A warm and wet atmosphere can hold more water—about 7% more for every degree. The extra heat and moisture in the atmosphere means more energy for storms that generate intense rainfall. As a result of this process, we expect more severe rainfall in the future, with heightened floods and damage to buildings and roads. Climate change increases the risk of coastal flooding due to higher sea levels and more storms.
The severe weather alerts show that some extreme events are drastically affected by climate change. Wildfires are now highly dangerous, and fire seasons have substantially lengthened. Hurricane alerts are constantly being sent throughout the year. Climate change has also already increased how often heatwaves happen. We need an in-depth understanding of what will happen next to protect our planet.
In machine learning and data science, we usually describe an unusual activity as an “outlier.” But there is a significant difference between extreme events and outliers.
An outlier is an observation that significantly differs from other observations of the same feature. Suppose a time series of data is plotted. In that case, outliers are usually the unexpected spikes or dips in observations at a given time. An outlier may exist due to a rare event, incorrect values resulting from errors or breakdowns, or bad recording practices.

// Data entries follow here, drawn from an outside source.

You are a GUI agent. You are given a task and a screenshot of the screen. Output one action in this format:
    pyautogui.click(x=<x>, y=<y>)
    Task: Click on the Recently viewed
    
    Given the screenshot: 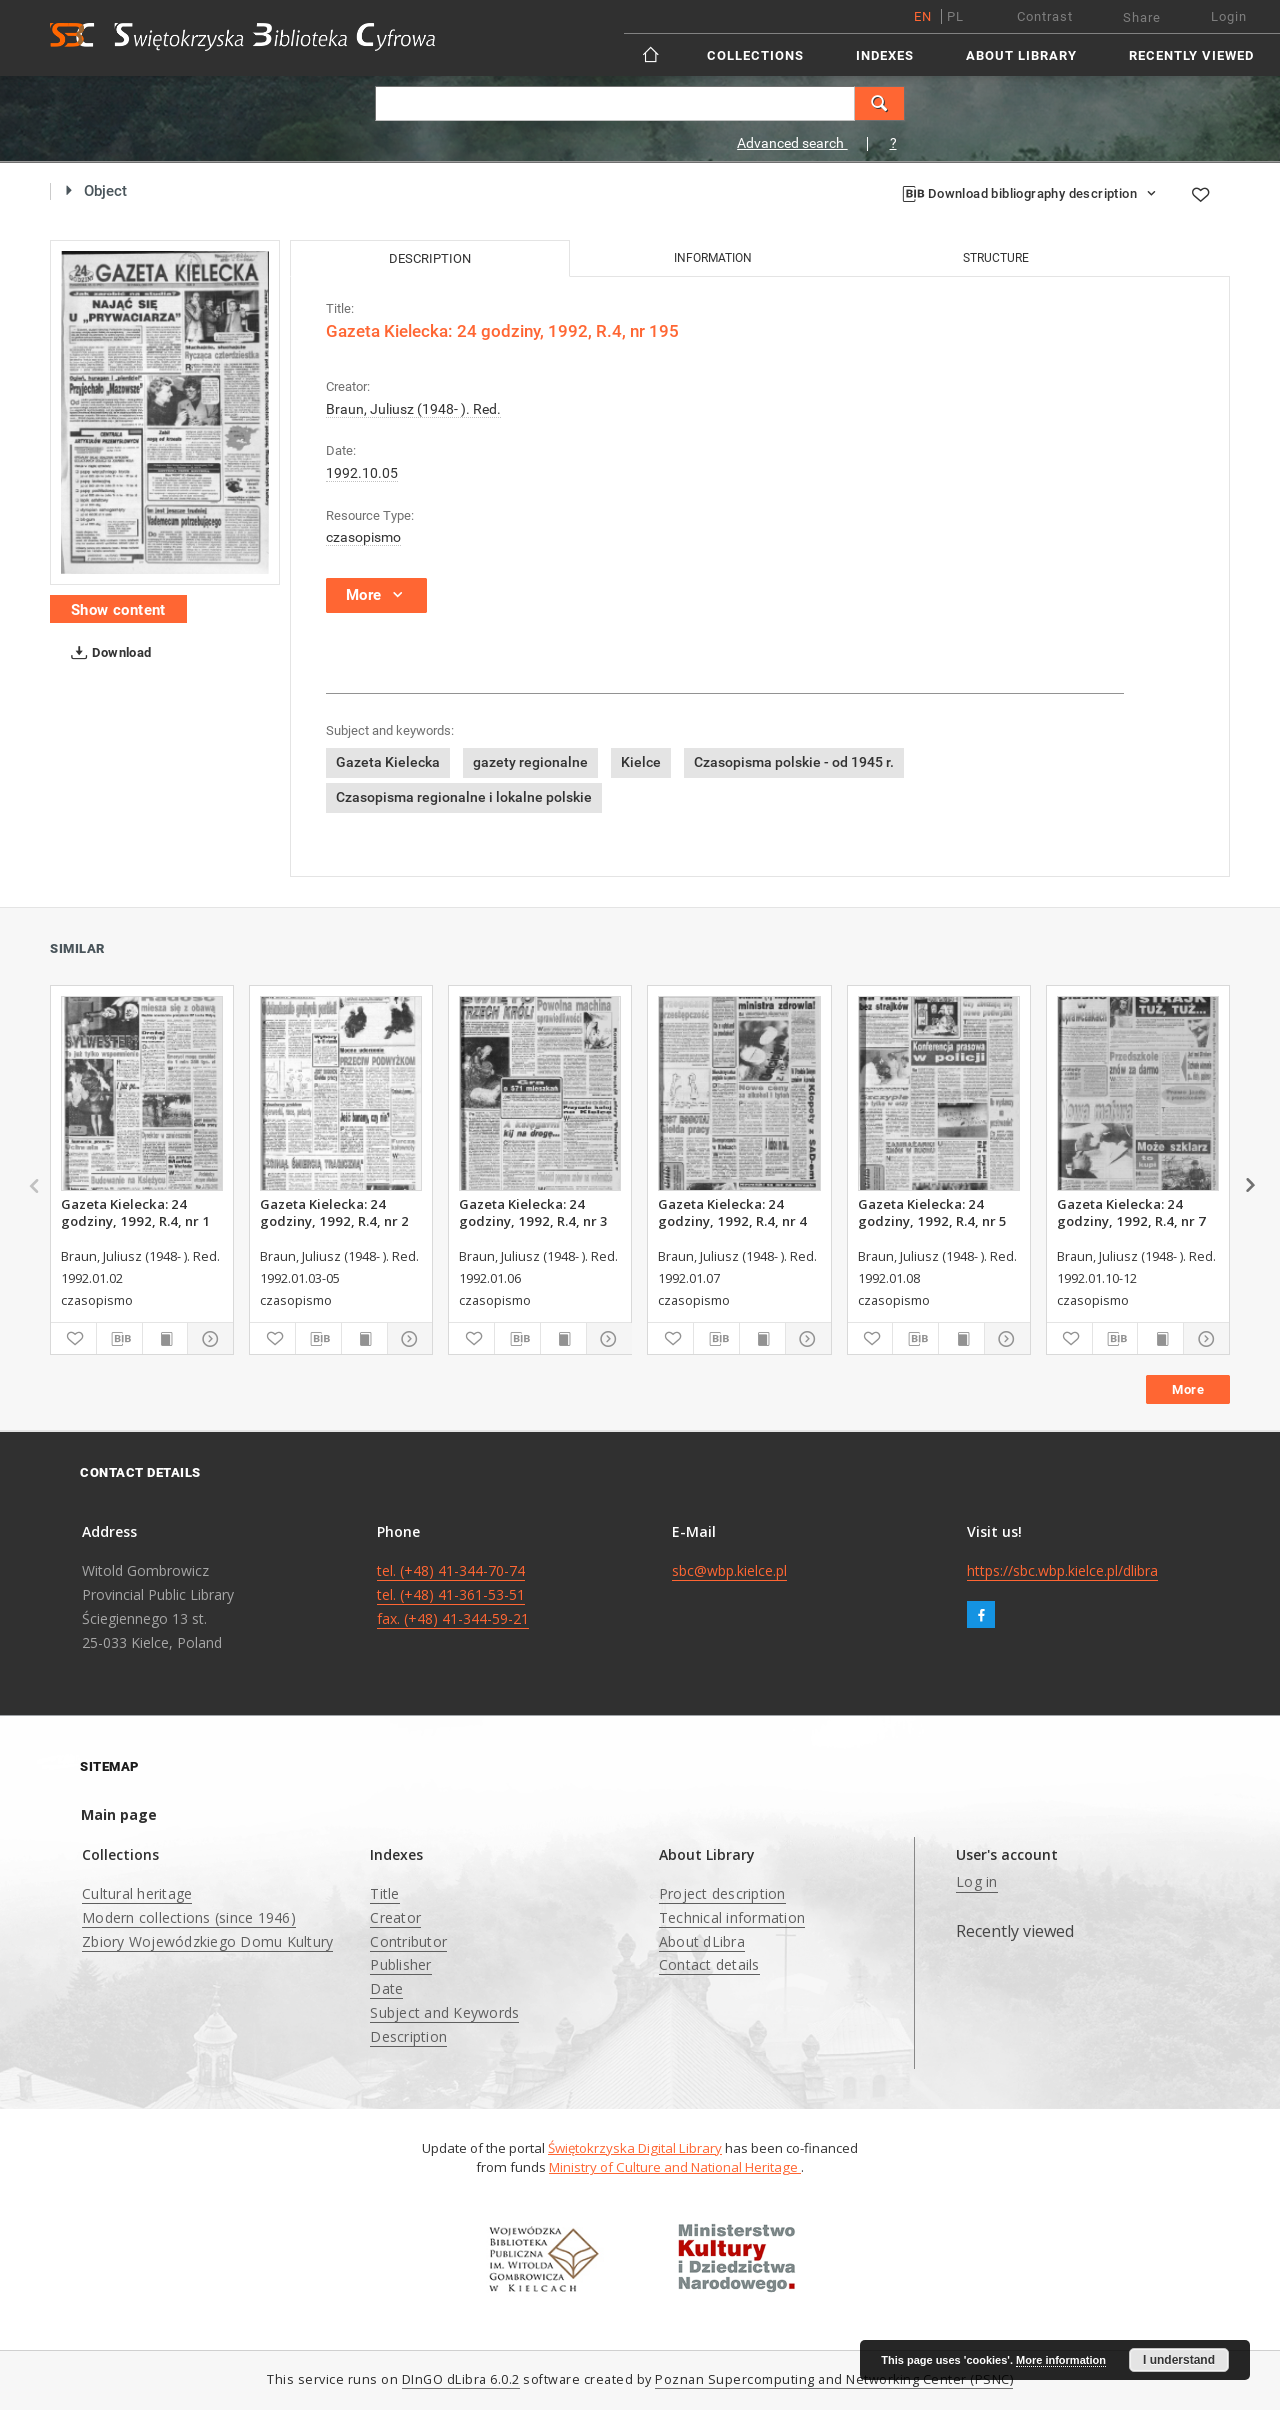 What is the action you would take?
    pyautogui.click(x=1191, y=55)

While extreme events differ significantly from traditional outliers in many ways, an extreme event is not always an outlier; it does not always fall outside the normal activity distribution.
Let’s use Ambee’s air quality API, weather API, and wildfire data to understand how statistical outliers can help predict extreme events like forest fires in the USA.
By looking at the previous three days’ hourly data, the distribution looks like this:
If we used our traditional outlier detection methods, we might treat temperatures above 42 and PM25 above 50 as safe outliers. But wait, if we look at the series of fire events in the USA and plot them against the air quality and weather data distribution above, we will find that those “outliers” were extreme events.
The Dragon fire occurred in Arizona state. The exact location is shown below:
Now let’s look at the time series plot around the Arizona state from the past three days:
Time series plot of PM25 pollutants for the previous three days, with the Dragon Fire occurrence marked.
The temperature time series plot for the previous three days, with the occurrence of Dragon Fire marked.
Time series plot of humidity for the previous three days, with the occurrence of Dragon Fire marked.
The Dragon Fire occurrence shows a gradual increase in PM25, leading to an “anomalous” value of PM25 just after the event.
Let’s look at the forest fire data for one more occurrence, the Avalanche Fire, that occurred in California.
Now let’s look at the time series plot around the California state from the past three days:
The time series plot of PM25 for the previous three days, marking the occurrence of the Avalanche fire.
The temperature time series plot for the previous three days was marked by the occurrence of an avalanche fire.
The time series plot of humidity for the previous three days, marked with the occurrence of an Avalanche fire.
The occurrence of the Avalanche fire also proves that it leads to a gradual increase in PM25's value, making it look like an “anomalous” value 4 hours after the fire event, which otherwise was the outcome of the fire event.
If we had removed the outliers by using percentile methods, say removing those above 99% or removing those below 2%, then we would have definitely missed out on predicting extreme climate events. Since climate change is a dynamic phenomenon, most traditional data wrangling methods do not make sense or are dangerous if applied.
In reality, assessing changes in extremes is not trivial. For statistical reasons, valid analysis of extremes requires long time series to obtain reasonable estimates of the intensity and frequency of rare events, such as the 10-year historical data. Also, continuous data series with at least a daily time resolution will also be highly useful for assessing extreme events.
The simplest approach to creating features for extreme events would be to look at time series data. Aggregation over previous hours of data as well as aggregation by looking at neighboring places’ data, we can say that two primary techniques can help :
Time aggregation: For each feature, create columns for
Value the last day
Mean over last ten days
Variance over the previous 10 days
Max & min values over the previous 10 days
Spatial aggregation: For each feature, create columns for
Mean of values in a radius of 100 miles
The variance of values in a radius of 100 miles
Max & min values within a radius of 100 miles
Forecasting based on the aggregated features might help predict the next values and extreme events. Thus, we see that removing outliers is not always necessary and depends on the use case.